**TASK GOAL:**
Would you restate the entries below word for word, starting at the first line and ending with the one that has "奇兔客（qituke.com）版权所有"?
------------------------------------------------------------------------
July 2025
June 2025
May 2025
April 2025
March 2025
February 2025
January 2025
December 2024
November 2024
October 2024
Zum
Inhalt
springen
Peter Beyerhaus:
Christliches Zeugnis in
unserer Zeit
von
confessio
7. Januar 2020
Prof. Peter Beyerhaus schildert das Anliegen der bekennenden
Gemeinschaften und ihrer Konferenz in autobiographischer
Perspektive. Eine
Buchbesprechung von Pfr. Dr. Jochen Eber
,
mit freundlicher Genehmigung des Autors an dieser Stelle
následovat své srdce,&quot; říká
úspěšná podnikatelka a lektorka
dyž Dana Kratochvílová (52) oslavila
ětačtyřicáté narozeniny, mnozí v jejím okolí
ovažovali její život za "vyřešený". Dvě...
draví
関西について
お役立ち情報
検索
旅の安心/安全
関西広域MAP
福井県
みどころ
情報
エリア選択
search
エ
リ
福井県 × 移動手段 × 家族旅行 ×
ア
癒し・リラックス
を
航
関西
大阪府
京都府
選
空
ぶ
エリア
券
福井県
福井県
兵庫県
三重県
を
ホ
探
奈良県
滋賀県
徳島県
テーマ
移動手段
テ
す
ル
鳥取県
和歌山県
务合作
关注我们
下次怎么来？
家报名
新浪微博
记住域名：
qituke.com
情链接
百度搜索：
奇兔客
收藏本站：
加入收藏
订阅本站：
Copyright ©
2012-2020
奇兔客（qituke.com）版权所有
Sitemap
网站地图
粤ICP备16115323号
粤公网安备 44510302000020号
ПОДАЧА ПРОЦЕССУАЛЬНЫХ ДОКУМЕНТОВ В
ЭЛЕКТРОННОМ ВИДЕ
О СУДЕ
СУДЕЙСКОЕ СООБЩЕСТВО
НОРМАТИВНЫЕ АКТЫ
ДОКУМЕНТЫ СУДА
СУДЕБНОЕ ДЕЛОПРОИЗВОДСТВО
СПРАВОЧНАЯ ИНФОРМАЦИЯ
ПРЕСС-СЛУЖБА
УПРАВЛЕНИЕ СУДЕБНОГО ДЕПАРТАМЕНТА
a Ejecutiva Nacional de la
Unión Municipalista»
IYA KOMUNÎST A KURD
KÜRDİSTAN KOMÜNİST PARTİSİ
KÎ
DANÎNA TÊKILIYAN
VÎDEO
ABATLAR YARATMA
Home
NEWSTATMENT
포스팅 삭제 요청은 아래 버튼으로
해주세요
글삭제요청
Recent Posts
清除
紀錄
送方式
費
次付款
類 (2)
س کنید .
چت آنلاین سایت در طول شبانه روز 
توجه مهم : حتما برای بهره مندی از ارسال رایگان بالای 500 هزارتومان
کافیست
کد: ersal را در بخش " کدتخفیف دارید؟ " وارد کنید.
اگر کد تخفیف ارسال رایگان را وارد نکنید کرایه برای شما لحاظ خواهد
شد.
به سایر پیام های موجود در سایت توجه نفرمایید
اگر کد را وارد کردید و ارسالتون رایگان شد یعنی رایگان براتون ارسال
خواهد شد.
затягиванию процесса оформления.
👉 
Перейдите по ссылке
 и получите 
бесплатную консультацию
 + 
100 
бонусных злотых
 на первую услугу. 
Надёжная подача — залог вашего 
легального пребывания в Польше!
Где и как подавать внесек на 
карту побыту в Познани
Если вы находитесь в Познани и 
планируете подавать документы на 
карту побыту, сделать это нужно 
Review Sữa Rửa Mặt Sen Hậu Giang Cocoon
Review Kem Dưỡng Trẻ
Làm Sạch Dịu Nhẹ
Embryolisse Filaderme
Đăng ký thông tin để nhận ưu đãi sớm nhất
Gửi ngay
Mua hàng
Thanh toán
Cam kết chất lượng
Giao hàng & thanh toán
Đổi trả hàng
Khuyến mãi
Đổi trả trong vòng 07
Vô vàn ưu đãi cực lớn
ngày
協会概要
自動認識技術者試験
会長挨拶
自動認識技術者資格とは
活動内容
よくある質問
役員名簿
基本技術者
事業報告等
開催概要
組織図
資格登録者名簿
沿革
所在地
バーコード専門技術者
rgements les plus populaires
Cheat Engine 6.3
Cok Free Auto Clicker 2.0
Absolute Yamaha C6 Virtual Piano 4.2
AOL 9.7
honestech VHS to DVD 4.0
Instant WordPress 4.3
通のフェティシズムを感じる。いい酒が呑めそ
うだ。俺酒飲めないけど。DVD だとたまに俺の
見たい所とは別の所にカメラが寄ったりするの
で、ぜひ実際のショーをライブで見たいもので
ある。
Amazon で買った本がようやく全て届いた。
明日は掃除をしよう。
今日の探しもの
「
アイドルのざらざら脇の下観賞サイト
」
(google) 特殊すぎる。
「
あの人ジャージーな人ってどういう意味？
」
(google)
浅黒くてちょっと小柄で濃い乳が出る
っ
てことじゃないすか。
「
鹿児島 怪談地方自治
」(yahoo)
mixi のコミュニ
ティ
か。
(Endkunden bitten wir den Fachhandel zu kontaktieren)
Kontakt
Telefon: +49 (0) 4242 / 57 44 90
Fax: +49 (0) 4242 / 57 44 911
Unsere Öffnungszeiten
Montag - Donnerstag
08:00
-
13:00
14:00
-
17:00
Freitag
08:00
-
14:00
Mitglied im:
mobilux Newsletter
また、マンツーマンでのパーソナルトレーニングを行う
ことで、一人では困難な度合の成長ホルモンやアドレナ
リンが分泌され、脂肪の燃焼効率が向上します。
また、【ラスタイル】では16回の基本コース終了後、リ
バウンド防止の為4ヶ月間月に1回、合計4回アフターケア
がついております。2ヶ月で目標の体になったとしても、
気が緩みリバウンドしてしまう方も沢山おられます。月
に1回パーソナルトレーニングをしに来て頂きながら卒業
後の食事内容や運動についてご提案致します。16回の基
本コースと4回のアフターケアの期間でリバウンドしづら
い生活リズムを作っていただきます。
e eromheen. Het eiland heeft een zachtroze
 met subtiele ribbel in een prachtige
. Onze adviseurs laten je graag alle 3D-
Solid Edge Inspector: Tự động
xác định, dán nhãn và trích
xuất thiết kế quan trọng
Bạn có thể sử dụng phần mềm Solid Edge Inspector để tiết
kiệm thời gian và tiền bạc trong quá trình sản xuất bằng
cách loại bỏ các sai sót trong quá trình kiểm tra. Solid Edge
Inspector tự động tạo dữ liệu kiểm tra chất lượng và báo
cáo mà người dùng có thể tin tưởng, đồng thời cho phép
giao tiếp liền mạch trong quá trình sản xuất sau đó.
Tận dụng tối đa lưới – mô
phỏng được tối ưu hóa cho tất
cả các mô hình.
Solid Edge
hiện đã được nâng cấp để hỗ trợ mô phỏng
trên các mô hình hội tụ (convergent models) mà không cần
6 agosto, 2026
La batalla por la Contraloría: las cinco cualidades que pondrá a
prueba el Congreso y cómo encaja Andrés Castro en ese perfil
------------------------------------------------------------------------
**THE ANSWER:**
July 2025
June 2025
May 2025
April 2025
March 2025
February 2025
January 2025
December 2024
November 2024
October 2024
Zum
Inhalt
springen
Peter Beyerhaus:
Christliches Zeugnis in
unserer Zeit
von
confessio
7. Januar 2020
Prof. Peter Beyerhaus schildert das Anliegen der bekennenden
Gemeinschaften und ihrer Konferenz in autobiographischer
Perspektive. Eine
Buchbesprechung von Pfr. Dr. Jochen Eber
,
mit freundlicher Genehmigung des Autors an dieser Stelle
následovat své srdce,&quot; říká
úspěšná podnikatelka a lektorka
dyž Dana Kratochvílová (52) oslavila
ětačtyřicáté narozeniny, mnozí v jejím okolí
ovažovali její život za "vyřešený". Dvě...
draví
関西について
お役立ち情報
検索
旅の安心/安全
関西広域MAP
福井県
みどころ
情報
エリア選択
search
エ
リ
福井県 × 移動手段 × 家族旅行 ×
ア
癒し・リラックス
を
航
関西
大阪府
京都府
選
空
ぶ
エリア
券
福井県
福井県
兵庫県
三重県
を
ホ
探
奈良県
滋賀県
徳島県
テーマ
移動手段
テ
す
ル
鳥取県
和歌山県
务合作
关注我们
下次怎么来？
家报名
新浪微博
记住域名：
qituke.com
情链接
百度搜索：
奇兔客
收藏本站：
加入收藏
订阅本站：
Copyright ©
2012-2020
奇兔客（qituke.com）版权所有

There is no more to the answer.